I'm not saying that some police don't abuse their power, and power always corrupts no matter who has it. But the police and criminals understand each other very well.

Aug. 18 2014 10:16 AM
Eliza from Clinton Hill

Do you know what is a sad state of affairs? Yesterday, I was at the playground with my 3-year old daughter, and there was a young black man defiantly sitting and smoking a joint in the middle of the playground on the jungle gym. I considered calling the cops on him, but honestly, I don't want to subject all those kids on the playground to possible gunfire from the police! This is the point we have gotten to??

Aug. 18 2014 10:15 AM
john from office

Here we go, looting the mini Mart is a rebellion. Liberating that can of beer.

Aug. 18 2014 10:14 AM
Mr. Bad from NYC

It's true that this situation is out of control but it's not as simple as "the criminal element" has taken over the protests. This sort of community based rebellion against LE doesn't just materialize out of nothing. It's been percolating for some time. It's not about Michael Brown so much as the culture of LE in this country and their utter disregard for the rights of the citizens they police. They wear their disdain as a badge of honor and we all know the "thin blue line" remains unbroken even when the outrageous and criminal behavior of a police officer is witnessed by another. The shooting of Michael Brown may very well be justified by there are countless cases of shootings that clearly weren't and went unpunished and covered up until IRREFUTABLE video evidence of criminality turns up...

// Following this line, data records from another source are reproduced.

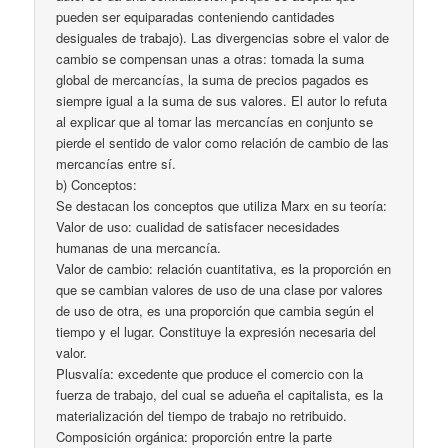
pueden ser equiparadas conteniendo cantidades
desiguales de trabajo). Las divergencias sobre el valor de
cambio se compensan unas a otras: tomada la suma
global de mercancías, la suma de precios pagados es
siempre igual a la suma de sus valores. El autor lo refuta
al explicar que al tomar las mercancías en conjunto se
pierde el sentido de valor como relación de cambio de las
mercancías entre sí.
b) Conceptos:
Se destacan los conceptos que utiliza Marx en su teoría:
Valor de uso: cualidad de satisfacer necesidades
humanas de una mercancía.
Valor de cambio: relación cuantitativa, es la proporción en
que se cambian valores de uso de una clase por valores
de uso de otra, es una proporción que cambia según el
tiempo y el lugar. Constituye la expresión necesaria del
valor.
Plusvalía: excedente que produce el comercio con la
fuerza de trabajo, del cual se adueña el capitalista, es la
materialización del tiempo de trabajo no retribuido.
Composición orgánica: proporción entre la parte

It has to stop. LE culture in this country has to change.

Aug. 18 2014 10:09 AM

Google Glass on every NPYD officer! Record every interaction. It will improve behavior on both sides and be a good record when things get out of control.

Aug. 18 2014 10:06 AM

I can't help but notice that WNYC's headlines focus on the 6 shots reported in the autopsy - not that " . . . all the bullets were fired into his front" of this supposedly fleeing "victim".

Perhaps this account describing Mr. Brown as "coming at" the police officer

Here we go again:

" . . . Tawana Brawley, Duke Lacrosse, Jena Six and recently Trayvon Martin just to name a few.

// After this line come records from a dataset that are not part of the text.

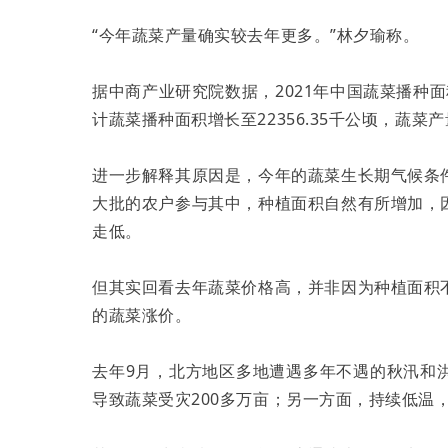
“今年蔬菜产量确实较去年更多。”林夕瑜称。
据中商产业研究院数据，2021年中国蔬菜播种面积为
计蔬菜播种面积增长至22356.35千公顷，蔬菜产
进一步解释其原因是，今年的蔬菜生长期气候条
大批的农户参与其中，种植面积自然有所增加，
走低。
但其实回看去年蔬菜价格高，并非因为种植面积
的蔬菜涨价。
去年9月，北方地区多地遭遇多年不遇的秋汛和
导致蔬菜受灾200多万亩；另一方面，持续低温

It is profoundly ironic, and actually a sad reflection on both society and the media, we find ourselves in 2014 with yet another replay only two years distant from the Trayvon Martin fiasco. . . ."

How many progressives are out demanding arrests and convictions for what happened in NYC over the weekend?

How come Mayoy DeFargio's police are not releasing the names or pictures of the perpetrators?

Aug. 18 2014 09:36 AM
john from office

Here we go again. The Black community is outraged that a common criminal is killed while assaulting a police officer.

The video of Mr. Brown manhandling the mini mart owner was telling, he was a common thug. Of course the agents of mischief, Sharpton and Jackson smell money and are there to stir the pot.

I predict that like Newark and Detroit, Ferguson will see a flight of respectable families and businesses will close. Resulting in another black neigborhood that will be forever blighted.